┌─ Provided material
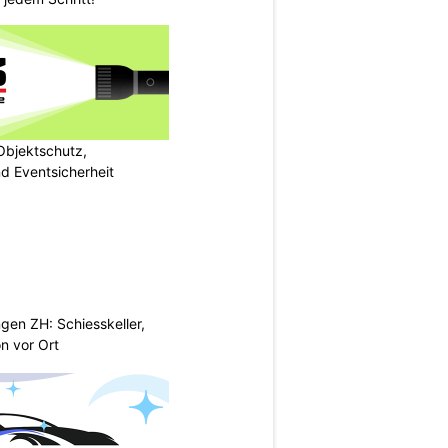
bjektschutz,
nd Eventsicherheit
gen ZH: Schiesskeller,
on vor Ort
└─
* [Exercise requirements]
Everything in the data except the pictures should be restated word for word.

* [Written answer]
bjektschutz,
nd Eventsicherheit
gen ZH: Schiesskeller,
on vor Ort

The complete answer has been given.